What to work on: Retype all the data word for word.
====== Data to use
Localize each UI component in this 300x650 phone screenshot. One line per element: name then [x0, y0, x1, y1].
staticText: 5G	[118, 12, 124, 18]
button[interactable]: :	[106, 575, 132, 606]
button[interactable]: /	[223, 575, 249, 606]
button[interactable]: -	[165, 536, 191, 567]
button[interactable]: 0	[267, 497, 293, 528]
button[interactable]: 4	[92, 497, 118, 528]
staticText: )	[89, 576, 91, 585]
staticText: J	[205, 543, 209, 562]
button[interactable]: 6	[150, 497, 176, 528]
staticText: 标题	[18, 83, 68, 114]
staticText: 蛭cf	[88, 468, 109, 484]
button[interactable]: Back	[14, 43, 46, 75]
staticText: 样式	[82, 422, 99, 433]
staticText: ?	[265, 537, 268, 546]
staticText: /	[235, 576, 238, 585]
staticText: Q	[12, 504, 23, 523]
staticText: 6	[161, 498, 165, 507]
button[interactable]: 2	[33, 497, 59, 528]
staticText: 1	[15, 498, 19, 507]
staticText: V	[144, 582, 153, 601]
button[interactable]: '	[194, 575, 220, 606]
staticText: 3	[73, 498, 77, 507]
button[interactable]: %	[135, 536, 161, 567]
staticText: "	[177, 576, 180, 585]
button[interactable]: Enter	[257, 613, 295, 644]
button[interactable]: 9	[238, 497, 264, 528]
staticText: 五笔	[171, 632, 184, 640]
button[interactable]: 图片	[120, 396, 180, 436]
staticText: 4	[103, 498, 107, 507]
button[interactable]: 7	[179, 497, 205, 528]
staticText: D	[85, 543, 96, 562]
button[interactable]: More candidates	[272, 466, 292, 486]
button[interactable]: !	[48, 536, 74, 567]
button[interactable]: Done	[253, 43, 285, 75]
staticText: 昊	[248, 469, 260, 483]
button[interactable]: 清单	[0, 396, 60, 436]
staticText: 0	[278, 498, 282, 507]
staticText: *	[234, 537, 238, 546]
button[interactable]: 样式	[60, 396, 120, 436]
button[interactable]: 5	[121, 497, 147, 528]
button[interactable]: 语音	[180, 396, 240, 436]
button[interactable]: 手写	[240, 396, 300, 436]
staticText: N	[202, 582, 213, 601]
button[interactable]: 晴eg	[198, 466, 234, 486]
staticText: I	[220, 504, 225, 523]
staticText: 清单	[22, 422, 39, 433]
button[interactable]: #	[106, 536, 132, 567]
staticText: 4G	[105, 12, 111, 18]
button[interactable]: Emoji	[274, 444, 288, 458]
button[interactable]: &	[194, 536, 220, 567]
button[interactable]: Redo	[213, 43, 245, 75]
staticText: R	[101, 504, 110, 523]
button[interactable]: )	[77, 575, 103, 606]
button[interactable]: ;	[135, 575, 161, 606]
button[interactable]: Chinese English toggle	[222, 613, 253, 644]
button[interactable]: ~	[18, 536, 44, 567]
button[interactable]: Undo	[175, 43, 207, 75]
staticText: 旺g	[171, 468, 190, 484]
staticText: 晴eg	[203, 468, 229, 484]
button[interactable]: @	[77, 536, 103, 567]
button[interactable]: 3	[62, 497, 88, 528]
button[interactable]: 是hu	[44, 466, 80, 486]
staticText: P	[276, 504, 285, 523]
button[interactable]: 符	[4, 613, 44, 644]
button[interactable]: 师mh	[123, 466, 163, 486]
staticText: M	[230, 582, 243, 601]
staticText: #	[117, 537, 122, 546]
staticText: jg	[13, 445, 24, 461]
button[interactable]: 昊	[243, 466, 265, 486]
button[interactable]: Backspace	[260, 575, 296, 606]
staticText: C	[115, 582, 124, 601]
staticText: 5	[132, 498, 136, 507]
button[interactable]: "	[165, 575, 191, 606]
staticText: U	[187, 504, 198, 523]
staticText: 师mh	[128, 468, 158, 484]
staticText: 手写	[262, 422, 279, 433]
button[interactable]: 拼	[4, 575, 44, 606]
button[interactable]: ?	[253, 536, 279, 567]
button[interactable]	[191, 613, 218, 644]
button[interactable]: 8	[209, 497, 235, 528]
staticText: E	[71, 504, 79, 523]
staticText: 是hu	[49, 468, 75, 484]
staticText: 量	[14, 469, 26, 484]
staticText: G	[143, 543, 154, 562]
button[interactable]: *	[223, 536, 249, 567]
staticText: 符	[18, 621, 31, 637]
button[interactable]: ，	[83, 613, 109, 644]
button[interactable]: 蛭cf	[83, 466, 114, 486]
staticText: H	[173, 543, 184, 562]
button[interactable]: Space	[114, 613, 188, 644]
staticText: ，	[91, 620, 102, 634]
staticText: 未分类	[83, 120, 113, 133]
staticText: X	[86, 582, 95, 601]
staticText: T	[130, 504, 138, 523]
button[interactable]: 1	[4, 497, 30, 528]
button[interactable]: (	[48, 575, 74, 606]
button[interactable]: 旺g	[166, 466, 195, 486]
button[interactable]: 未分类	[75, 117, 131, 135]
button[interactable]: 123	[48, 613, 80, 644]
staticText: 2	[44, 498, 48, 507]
============
Output:
Localize each UI component in this 300x650 phone screenshot. One line per element: name then [x0, y0, x1, y1].
staticText: 5G	[118, 12, 124, 18]
button[interactable]: :	[106, 575, 132, 606]
button[interactable]: /	[223, 575, 249, 606]
button[interactable]: -	[165, 536, 191, 567]
button[interactable]: 0	[267, 497, 293, 528]
button[interactable]: 4	[92, 497, 118, 528]
staticText: )	[89, 576, 91, 585]
staticText: J	[205, 543, 209, 562]
button[interactable]: 6	[150, 497, 176, 528]
staticText: 标题	[18, 83, 68, 114]
staticText: 蛭cf	[88, 468, 109, 484]
button[interactable]: Back	[14, 43, 46, 75]
staticText: 样式	[82, 422, 99, 433]
staticText: ?	[265, 537, 268, 546]
staticText: /	[235, 576, 238, 585]
staticText: Q	[12, 504, 23, 523]
staticText: 6	[161, 498, 165, 507]
button[interactable]: 2	[33, 497, 59, 528]
staticText: 1	[15, 498, 19, 507]
staticText: V	[144, 582, 153, 601]
button[interactable]: '	[194, 575, 220, 606]
staticText: 3	[73, 498, 77, 507]
button[interactable]: %	[135, 536, 161, 567]
staticText: "	[177, 576, 180, 585]
button[interactable]: Enter	[257, 613, 295, 644]
button[interactable]: 9	[238, 497, 264, 528]
staticText: 五笔	[171, 632, 184, 640]
button[interactable]: 图片	[120, 396, 180, 436]
staticText: 4	[103, 498, 107, 507]
button[interactable]: 7	[179, 497, 205, 528]
staticText: D	[85, 543, 96, 562]
button[interactable]: More candidates	[272, 466, 292, 486]
button[interactable]: !	[48, 536, 74, 567]
button[interactable]: Done	[253, 43, 285, 75]
staticText: 昊	[248, 469, 260, 483]
button[interactable]: 清单	[0, 396, 60, 436]
staticText: 0	[278, 498, 282, 507]
staticText: *	[234, 537, 238, 546]
button[interactable]: 样式	[60, 396, 120, 436]
button[interactable]: 5	[121, 497, 147, 528]
button[interactable]: 语音	[180, 396, 240, 436]
button[interactable]: 手写	[240, 396, 300, 436]
staticText: N	[202, 582, 213, 601]
button[interactable]: 晴eg	[198, 466, 234, 486]
staticText: I	[220, 504, 225, 523]
staticText: 清单	[22, 422, 39, 433]
button[interactable]: #	[106, 536, 132, 567]
staticText: 4G	[105, 12, 111, 18]
button[interactable]: Emoji	[274, 444, 288, 458]
button[interactable]: &	[194, 536, 220, 567]
button[interactable]: Redo	[213, 43, 245, 75]
staticText: R	[101, 504, 110, 523]
button[interactable]: )	[77, 575, 103, 606]
button[interactable]: ;	[135, 575, 161, 606]
button[interactable]: Chinese English toggle	[222, 613, 253, 644]
button[interactable]: ~	[18, 536, 44, 567]
button[interactable]: Undo	[175, 43, 207, 75]
staticText: 旺g	[171, 468, 190, 484]
staticText: 晴eg	[203, 468, 229, 484]
button[interactable]: @	[77, 536, 103, 567]
button[interactable]: 3	[62, 497, 88, 528]
button[interactable]: 是hu	[44, 466, 80, 486]
staticText: P	[276, 504, 285, 523]
button[interactable]: 符	[4, 613, 44, 644]
button[interactable]: 师mh	[123, 466, 163, 486]
staticText: M	[230, 582, 243, 601]
staticText: #	[117, 537, 122, 546]
staticText: jg	[13, 445, 24, 461]
button[interactable]: 昊	[243, 466, 265, 486]
button[interactable]: Backspace	[260, 575, 296, 606]
staticText: C	[115, 582, 124, 601]
staticText: 5	[132, 498, 136, 507]
button[interactable]: "	[165, 575, 191, 606]
staticText: U	[187, 504, 198, 523]
staticText: 师mh	[128, 468, 158, 484]
staticText: 手写	[262, 422, 279, 433]
button[interactable]: 拼	[4, 575, 44, 606]
button[interactable]: ?	[253, 536, 279, 567]
button[interactable]	[191, 613, 218, 644]
button[interactable]: 8	[209, 497, 235, 528]
staticText: E	[71, 504, 79, 523]
staticText: 是hu	[49, 468, 75, 484]
staticText: 量	[14, 469, 26, 484]
staticText: G	[143, 543, 154, 562]
button[interactable]: *	[223, 536, 249, 567]
staticText: 符	[18, 621, 31, 637]
button[interactable]: ，	[83, 613, 109, 644]
button[interactable]: 蛭cf	[83, 466, 114, 486]
staticText: H	[173, 543, 184, 562]
button[interactable]: Space	[114, 613, 188, 644]
staticText: ，	[91, 620, 102, 634]
staticText: 未分类	[83, 120, 113, 133]
staticText: X	[86, 582, 95, 601]
staticText: T	[130, 504, 138, 523]
button[interactable]: 1	[4, 497, 30, 528]
button[interactable]: (	[48, 575, 74, 606]
button[interactable]: 旺g	[166, 466, 195, 486]
button[interactable]: 未分类	[75, 117, 131, 135]
button[interactable]: 123	[48, 613, 80, 644]
staticText: 2	[44, 498, 48, 507]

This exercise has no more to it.